DIRECTIONS
Please copy the listing that follows exactly, leaving out any pictures.
========
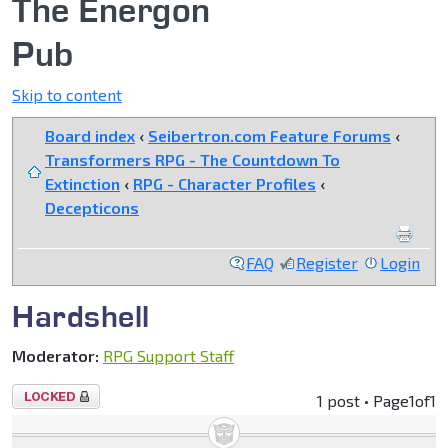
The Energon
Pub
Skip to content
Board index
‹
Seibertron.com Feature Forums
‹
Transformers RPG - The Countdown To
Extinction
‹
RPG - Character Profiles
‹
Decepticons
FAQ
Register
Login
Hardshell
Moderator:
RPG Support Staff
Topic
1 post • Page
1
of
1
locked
========
TASK RESPONSE
The Energon
Pub
Skip to content
Board index
‹
Seibertron.com Feature Forums
‹
Transformers RPG - The Countdown To
Extinction
‹
RPG - Character Profiles
‹
Decepticons
FAQ
Register
Login
Hardshell
Moderator:
RPG Support Staff
Topic
1 post • Page
1
of
1
locked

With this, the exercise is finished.